- [Problem to solve]: When you copy the material below, keep every line exact and drop the pictures.

---------- Records supplied ----------

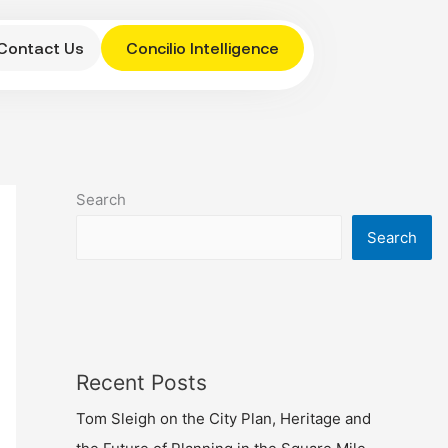
Contact Us
Concilio Intelligence
Search
Search
Recent Posts
Tom Sleigh on the City Plan, Heritage and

----------

- [Written solution]:
Contact Us
Concilio Intelligence
Search
Search
Recent Posts
Tom Sleigh on the City Plan, Heritage and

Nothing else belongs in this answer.